● Assignment
Beginning at the line that contains "Answer in <instances>...</instances>.", transcribe the remaining lines of the listing exactly; include the final line and omit everything before.

● Given data
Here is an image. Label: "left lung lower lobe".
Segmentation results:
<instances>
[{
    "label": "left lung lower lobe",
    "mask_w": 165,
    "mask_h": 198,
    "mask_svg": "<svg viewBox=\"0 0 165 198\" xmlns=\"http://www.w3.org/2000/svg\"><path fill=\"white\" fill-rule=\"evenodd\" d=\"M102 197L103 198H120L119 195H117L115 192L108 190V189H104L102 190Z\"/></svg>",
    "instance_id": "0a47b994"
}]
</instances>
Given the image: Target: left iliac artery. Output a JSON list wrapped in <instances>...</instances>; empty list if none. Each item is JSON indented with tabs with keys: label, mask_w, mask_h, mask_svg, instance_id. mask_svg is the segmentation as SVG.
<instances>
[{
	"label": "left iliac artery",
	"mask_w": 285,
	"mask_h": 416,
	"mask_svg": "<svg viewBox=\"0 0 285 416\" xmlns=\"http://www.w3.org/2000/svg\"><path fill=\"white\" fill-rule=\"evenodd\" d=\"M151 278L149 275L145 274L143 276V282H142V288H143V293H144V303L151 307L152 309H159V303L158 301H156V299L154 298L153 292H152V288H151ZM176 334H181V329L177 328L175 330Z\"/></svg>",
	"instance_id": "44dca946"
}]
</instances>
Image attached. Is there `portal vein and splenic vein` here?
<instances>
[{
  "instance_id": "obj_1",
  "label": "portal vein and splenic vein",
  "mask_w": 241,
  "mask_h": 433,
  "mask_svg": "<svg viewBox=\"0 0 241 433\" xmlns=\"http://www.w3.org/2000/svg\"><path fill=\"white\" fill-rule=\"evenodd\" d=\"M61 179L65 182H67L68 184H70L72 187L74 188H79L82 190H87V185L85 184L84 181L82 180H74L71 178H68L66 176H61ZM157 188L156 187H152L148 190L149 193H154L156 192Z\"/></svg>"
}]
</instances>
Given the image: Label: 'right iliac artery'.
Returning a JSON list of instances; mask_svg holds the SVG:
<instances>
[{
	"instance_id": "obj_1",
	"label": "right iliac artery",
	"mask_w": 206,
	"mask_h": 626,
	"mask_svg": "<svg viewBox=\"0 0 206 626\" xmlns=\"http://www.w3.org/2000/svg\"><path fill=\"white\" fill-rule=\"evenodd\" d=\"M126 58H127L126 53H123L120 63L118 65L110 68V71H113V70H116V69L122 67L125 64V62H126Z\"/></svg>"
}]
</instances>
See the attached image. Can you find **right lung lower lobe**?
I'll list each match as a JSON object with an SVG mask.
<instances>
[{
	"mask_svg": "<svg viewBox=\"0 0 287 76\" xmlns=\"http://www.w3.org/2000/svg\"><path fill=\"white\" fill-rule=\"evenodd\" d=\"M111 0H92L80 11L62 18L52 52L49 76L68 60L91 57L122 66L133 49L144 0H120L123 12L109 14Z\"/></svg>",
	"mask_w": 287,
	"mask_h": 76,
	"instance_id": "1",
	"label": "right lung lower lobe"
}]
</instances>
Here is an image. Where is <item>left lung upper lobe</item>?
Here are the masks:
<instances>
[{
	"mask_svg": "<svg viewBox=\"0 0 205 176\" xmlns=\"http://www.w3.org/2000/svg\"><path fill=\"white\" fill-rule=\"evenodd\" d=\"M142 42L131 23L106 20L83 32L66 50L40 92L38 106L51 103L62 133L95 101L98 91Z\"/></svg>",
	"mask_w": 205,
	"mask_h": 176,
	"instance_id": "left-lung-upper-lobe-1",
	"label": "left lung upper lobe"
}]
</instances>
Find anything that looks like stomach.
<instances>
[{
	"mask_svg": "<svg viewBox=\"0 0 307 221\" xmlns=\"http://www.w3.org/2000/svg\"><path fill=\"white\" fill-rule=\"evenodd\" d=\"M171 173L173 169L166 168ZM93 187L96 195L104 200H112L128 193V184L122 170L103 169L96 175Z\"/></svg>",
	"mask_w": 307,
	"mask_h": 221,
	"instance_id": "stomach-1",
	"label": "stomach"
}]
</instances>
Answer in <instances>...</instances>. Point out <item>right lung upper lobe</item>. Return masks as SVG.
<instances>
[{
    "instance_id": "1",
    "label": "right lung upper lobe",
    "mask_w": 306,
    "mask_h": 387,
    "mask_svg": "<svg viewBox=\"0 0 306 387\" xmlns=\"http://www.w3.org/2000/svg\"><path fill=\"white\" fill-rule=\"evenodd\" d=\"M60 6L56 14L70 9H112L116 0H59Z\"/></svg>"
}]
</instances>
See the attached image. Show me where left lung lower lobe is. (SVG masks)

● Answer below
Answer in <instances>...</instances>. Point out <item>right lung upper lobe</item>. Return masks as SVG.
<instances>
[{
    "instance_id": "1",
    "label": "right lung upper lobe",
    "mask_w": 306,
    "mask_h": 387,
    "mask_svg": "<svg viewBox=\"0 0 306 387\" xmlns=\"http://www.w3.org/2000/svg\"><path fill=\"white\" fill-rule=\"evenodd\" d=\"M60 6L56 14L70 9H112L116 0H59Z\"/></svg>"
}]
</instances>
See the attached image. Show me where left lung lower lobe is. (SVG masks)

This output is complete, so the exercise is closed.